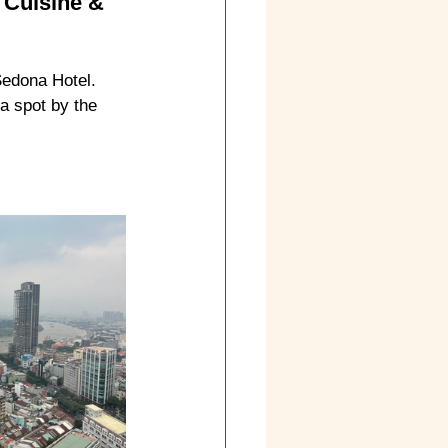
 Cuisine & 
Sedona Hotel. 
a spot by the 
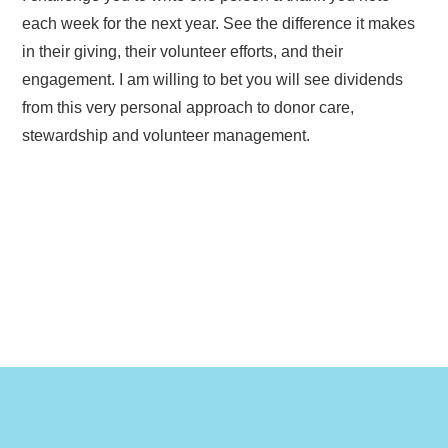
each week for the next year. See the difference it makes
in their giving, their volunteer efforts, and their
engagement. I am willing to bet you will see dividends
from this very personal approach to donor care,
stewardship and volunteer management.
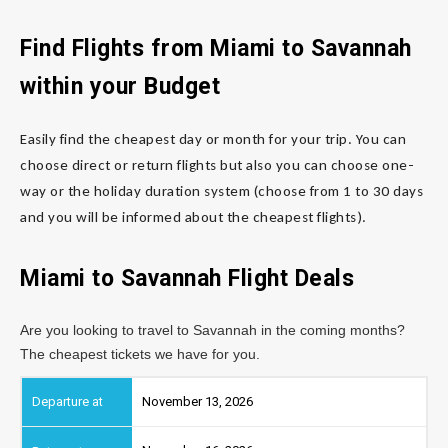
Find Flights from Miami to Savannah
within your Budget
Easily find the cheapest day or month for your trip. You can
choose direct or return flights but also you can choose one-
way or the holiday duration system (choose from 1 to 30 days
and you will be informed about the cheapest flights).
Miami to Savannah Flight Deals
Are you looking to travel to Savannah in the coming months?
The cheapest tickets we have for you.
November 13, 2026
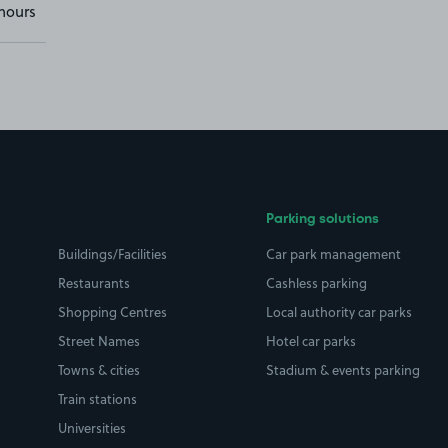
hours
Parking solutions
Buildings/Facilities
Car park management
Restaurants
Cashless parking
Shopping Centres
Local authority car parks
Street Names
Hotel car parks
Towns & cities
Stadium & events parking
Train stations
Universities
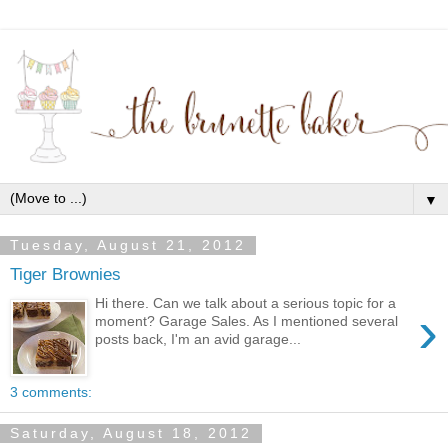
▼
Tuesday, August 21, 2012
Tiger Brownies
Hi there. Can we talk about a serious topic for a
›
moment? Garage Sales. As I mentioned several
posts back, I'm an avid garage...
3 comments:
Saturday, August 18, 2012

§ **WHAT THIS TASK INVOLVES**
Retype the lines beginning at the one containing "Hi there. Can" and ending at the final line of the material, both included.

§ **REPLY TO THE TASK**
Hi there. Can we talk about a serious topic for a
›
moment? Garage Sales. As I mentioned several
posts back, I'm an avid garage...
3 comments:
Saturday, August 18, 2012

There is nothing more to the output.